From Sept. 24 to 27, the JoongAng Ilbo accompanied a subway police patrol unit specializing in capturing peepers using hidden cameras to get naughty pictures.
It’s a growing problem. According to data submitted by the National Police Agency to Representative You Dae-woon of the Democratic Party, 2,132 crimes associated with hidden cameras took place during the first half of this year, an average of 12 cases a day.
In 2008, 953 cases were reported, but the number went up to 3,314 last year. Adult sites on the Internet are dedicated to stills and video clips taken in subway cars, station escalators and public toilets.
From 2008 till June this year, the largest number of the crimes took place in Jung District, Seoul; 703 cases were reported in the area. Seoul Station, where Lee was apprehended last month, was a mecca for the crime. In 2011, and in June and August of last year, 85 cases were reported there. During the four-day stakeout with the police, the JoongAng Ilbo witnessed two apprehensions including Lee. According to the police, about three to four offenders a month are apprehended during their crimes at subway stations.
Aside from train and subway stations, peepers also like to take pictures in the windows of neighboring houses and apartment buildings, especially when the windows of bathrooms are left open during summer time. The fourth most common locale is in subway cars.
Under a special law about sex crimes, offenders who are found guilty of so-called “upskirt” photography face jail terms of up to five years and fines of up to 10 million won.
Some analysts say the punishments are too light to provide a disincentive to the behavior.
A 35-year-old truck driver was apprehended by the police in March while using a spy camera disguised as a USB drive. Police discovered that at least 544 women were victims of his crimes. He used his spy camera in subway stations, at bus stops and on the street. The Seoul Southern District Court convicted him last month and sentenced him to 10 months in prison.
A 31-year-old administrative worker at the National Assembly was apprehended by police in May for secretly filming a woman sitting on a toilet in a public restroom.
“Smartphones have increasingly better video functions and crimes involving hidden cameras are on the rise,” said Lee Soo-jung, a criminal psychology professor at Kyonggi University.
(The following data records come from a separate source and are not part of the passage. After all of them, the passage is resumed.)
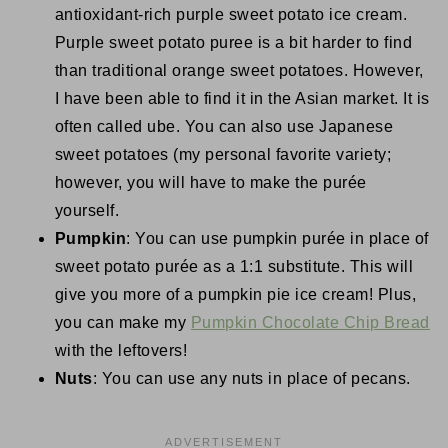
antioxidant-rich purple sweet potato ice cream.
Purple sweet potato puree is a bit harder to find
than traditional orange sweet potatoes. However,
I have been able to find it in the Asian market. It is
often called ube. You can also use Japanese
sweet potatoes (my personal favorite variety;
however, you will have to make the purée
yourself.
Pumpkin
: You can use pumpkin purée in place of
sweet potato purée as a 1:1 substitute. This will
give you more of a pumpkin pie ice cream! Plus,
you can make my
Pumpkin Chocolate Chip Bread
with the leftovers!
Nuts
: You can use any nuts in place of pecans.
“But most offenders are given suspended sentences. The slap-on-the-wrist punishment is a problem.
“Most offenders who used hidden cameras are average office workers,” Lee continues.
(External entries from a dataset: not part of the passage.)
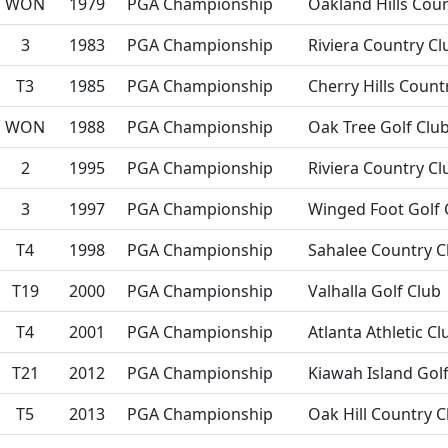
WON
1979
PGA Championship
Oakland Hills Cou
3
1983
PGA Championship
Riviera Country Cl
T3
1985
PGA Championship
Cherry Hills Count
WON
1988
PGA Championship
Oak Tree Golf Clu
2
1995
PGA Championship
Riviera Country Cl
3
1997
PGA Championship
Winged Foot Golf 
T4
1998
PGA Championship
Sahalee Country C
T19
2000
PGA Championship
Valhalla Golf Club
T4
2001
PGA Championship
Atlanta Athletic Cl
T21
2012
PGA Championship
Kiawah Island Gol
T5
2013
PGA Championship
Oak Hill Country C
“Their need to escape from a rigid social hierarchy is being expressed in abnormal sex crimes.”
A second scourge that is also being fuelled by the increased ease of taking videos is so-called revenge porn: Making intimate videos public to get back at a former lover. A 24-year-old woman who got married last year said her nightmare started in August. Her husband, with a grim face, told her that he had heard from a friend that homemade porn featuring her was on the Internet.
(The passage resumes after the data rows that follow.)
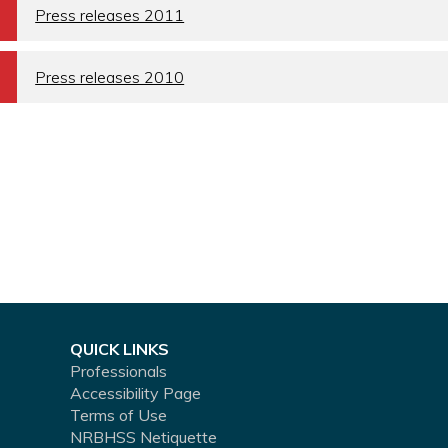
a
Press releases 2011
a
Press releases 2010
QUICK LINKS
Professionals
Accessibility Page
Terms of Use
NRBHSS Netiquette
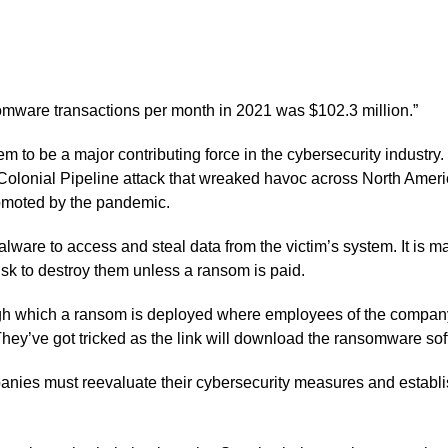
omware transactions per month in 2021 was $102.3 million.”
 to be a major contributing force in the cybersecurity industr
e Colonial Pipeline attack that wreaked havoc across North Amer
promoted by the pandemic.
e to access and steal data from the victim’s system. It is mal
 risk to destroy them unless a ransom is paid.
 which a ransom is deployed where employees of the company ar
hey’ve got tricked as the link will download the ransomware sof
anies must reevaluate their cybersecurity measures and establis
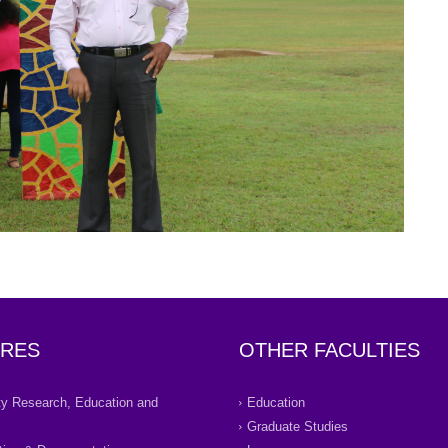
RES
OTHER FACULTIES
ity Research, Education and
Education
Graduate Studies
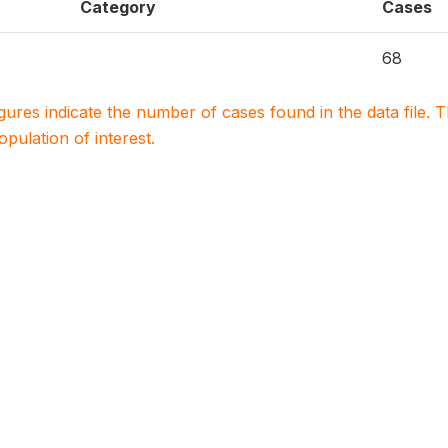
Category
Cases
68
igures indicate the number of cases found in the data file
population of interest.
She remembered that a former boyfriend had frequently asked if he could film their intimate moments, but she always refused. He did so secretly and made the video public.
According to the Korean Womenlink’s Sexual Crime Counseling Center, revenge porn has become a ticking time bomb.
Victims often don’t know they were filmed until the videos spread on the Internet or their former paramours threaten them to make the videos public.
According to the center, 26 victims have consulted it about the problem in the first half of this year, and 12 claimed they were secretly filmed.
The center screened major file-sharing sites from May to August and found 158 videos made with hidden cameras and deleted them.
Victims are usually reluctant to press charges against their former boyfriends. Of the 26 women who consulted Korean Womenlink, only two pressed charges.
Although using a hidden camera video for blackmail or extortion can be punished with up to three years in prison or a fine of up to 5 million won, victims are reluctant to go public and let their families and coworkers find out about their past.
“It’s very rare for a revenge porn case to end up in a police investigation,” said Superintendent No Eun-cho, who is in charge of Women’s and Youth Affairs at the Namdaemun Police Precinct.
“Although Korea has laws on the crimes, it is hard to find a case where the charges of blackmailing are strongly applied to punish revenge porn perpetrators,” said Dr. Yun Jee-young of the Korean Institute of Criminology. “The law enforcement authorities and courts must realize clearly that it is a grave sex crime.”